Alabama was more impressive than highly-ranked Florida, which was wasted at home by Miami, 41-16. Florida led 10-6 late in the first half, but Miami drove for two touchdowns late in the half and another to start the third quarter, and the rout was on. Rex Grossman never got comfortable and may miss Jabar Gaffney; I'm pretty sure that he missed Steve Spurrier. Florida's last chance to make a game of it died when a Grossman interception was returned for a Miami touchdown.

South Carolina, coming in ranked, lost to an 0-2 Virginia club. The Gamecocks turned the ball over seven times and looked completely unlike a contending football team. Virginia really isn't very good, and even at home USC should have handled them. With Georgia coming up next, and the NCAA poking around, the Gamecocks are in danger of their season spiraling out of control.

The rest of the SEC had the good sense to pick on overmatched opponents, or take the weekend off in the case of Georgia and Mississippi State. Kentucky blasted UTEP 77-17 in the Adolph Rupp's Revenge game. And though it is UTEP, 77 points is a lot against anybody and Kentucky may surprise some people come SEC play. Tennessee handled Middle Tennessee State much more handily than Alabama did, 26-3. Ole Miss trailed honorary SEC member Memphis (why doesn't the conference dump Vandy and bring in Memphis?) early but came back to win easily, 38-16. Eli Manning didn't look particularly impressive, for what it's worth, but the Rebels have more good players than I thought; their defense dominated and they ran for over 200 yards.

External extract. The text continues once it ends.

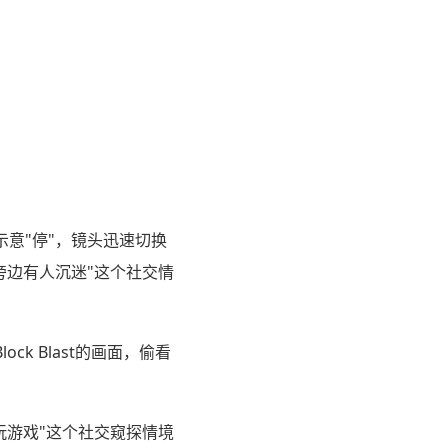
意"停"，镜头迅速切换
旁边有人沉迷"这个社交情
k Blast的画面，偷看
玩游戏"这个社交窥探情境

Those were the good nonconference opponents the SEC beat. The bad ones... Auburn recovered from the USC debacle of last week by scheduling West Carolina, whom they thrashed 56-0. I'm sure that it made them feel a whole lot better, but it proved nothing. Ditto Arkansas' manhandling of Boise State, 41-14. Neither West Carolina nor Boise is a state, nor is either an opponent worthy of the name. LSU rebounded from getting thrashed by Virginia Tech by beating the Citadel, which apparently does allow women to play on their football team, 35-10. The Tigers were only 10-22 for 107 yards passing, though, and that won't do it in the SEC. And Vandy found someone they could beat in the form of Furman, with the 'Dores taking it 49-18. They may not win again until October 26, when they play UConn.